Well, I can joke around about the whining, but dealing with children’s aggressive behavior is a different ball game. With aggression, it’s time to get serious.
If your child is acting aggressive, you must get back to the ABC basics. This behavior is not age appropriate and needs to stop. By the time they reach kindergarten, the tantrums, hitting, kicking, and attempts at aggression should absolutely be gone. In fact, I rarely see aggression in these kids unless it’s attached to a diagnosis of some sort, or it’s modeled in the home. There may be the stray spoiled or immature (possibly born premature) child who will throw a fit or take a swing here and there, but whatever the reason, it should not be tolerated.
ABC each situation and look at motivating factors. When the kid hits, he does NOT get what he wants. Period. End of story. Give him the opposite. Figure out what is going to (P) punish. Look at how you are reinforcing the aggression and stop. The behavior is coming from somewhere and many times we have no earthly idea that we are reinforcing behavior we don’t want to see.
A woman recently wrote to me that her child was being aggressive on the school bus and the driver was threatening to kick her off. I told her that something was reinforcing the behavior. Someone had been letting her get away with this, and now it was out of control.
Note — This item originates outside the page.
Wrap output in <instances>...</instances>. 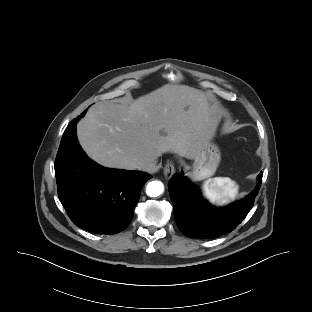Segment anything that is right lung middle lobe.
Listing matches in <instances>:
<instances>
[{"label": "right lung middle lobe", "instance_id": "obj_1", "mask_svg": "<svg viewBox=\"0 0 312 312\" xmlns=\"http://www.w3.org/2000/svg\"><path fill=\"white\" fill-rule=\"evenodd\" d=\"M86 113V111H84L80 116H78L77 118H75L73 121L70 122L69 126L76 124V122L82 118L84 116V114Z\"/></svg>", "mask_w": 312, "mask_h": 312}]
</instances>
To address the behavior on the bus, she needed to first make sure she was totally on top of her child at home. That behavior does NOT get reinforced. Meaning, do NOT give her what she wants. She gets no attention, no talking, no feedback. Put her in a time-out if need be and make sure she gets no attention while she’s there.
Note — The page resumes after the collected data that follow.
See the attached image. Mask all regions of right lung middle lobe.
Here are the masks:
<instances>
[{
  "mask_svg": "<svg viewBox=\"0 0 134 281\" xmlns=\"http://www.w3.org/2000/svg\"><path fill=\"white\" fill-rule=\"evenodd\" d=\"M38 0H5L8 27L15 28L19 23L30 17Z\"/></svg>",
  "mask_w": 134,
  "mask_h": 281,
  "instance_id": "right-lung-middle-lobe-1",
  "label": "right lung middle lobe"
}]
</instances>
Do not engage the behavior (“Honey, what’s wrong?” “Why are you kicking?” “Cut it out”). When you start a discussion with her on the behavior, you are engaging. So don’t do it. She goes to time-out or to her room (unless that’s what she wants. . . in which case she does not get to go there), or you walk away. If she’s throwing a fit and being aggressive because she doesn’t want to do something, then by golly, make sure she does it. If you give in at all and don’t make her do it, you reinforce the aggression. It works, and she’ll do it again. So when she’s finished with the tantrum, she still has to do the task. Period.
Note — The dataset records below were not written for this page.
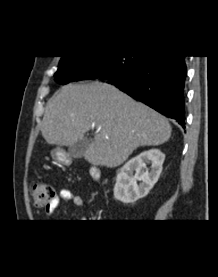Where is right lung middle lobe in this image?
<instances>
[{
	"mask_svg": "<svg viewBox=\"0 0 218 277\" xmlns=\"http://www.w3.org/2000/svg\"><path fill=\"white\" fill-rule=\"evenodd\" d=\"M140 56H62L54 77L60 84L84 79L87 75L102 76L108 82L122 81L139 69L148 59Z\"/></svg>",
	"mask_w": 218,
	"mask_h": 277,
	"instance_id": "1",
	"label": "right lung middle lobe"
}]
</instances>
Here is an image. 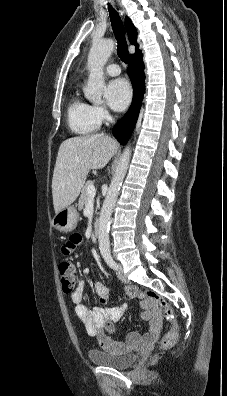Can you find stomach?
<instances>
[{"label":"stomach","instance_id":"obj_1","mask_svg":"<svg viewBox=\"0 0 227 396\" xmlns=\"http://www.w3.org/2000/svg\"><path fill=\"white\" fill-rule=\"evenodd\" d=\"M77 220L78 214L76 209L73 206H68L56 213L52 225L56 230L66 233L72 231L76 227Z\"/></svg>","mask_w":227,"mask_h":396}]
</instances>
Just remember to let the kid calm down first. Most of the time, especially when children flip out and go into hyper-tantrum, we don’t let them finish and calm down on their own. We get too busy going into lecture mode. Then we don’t go through with our consequence, we don’t make them complete the task that spurred the aggression, and we effectively reinforce the darn tantrum. It’s rather useless. So follow through with your consequences, and make sure the child does what was originally asked.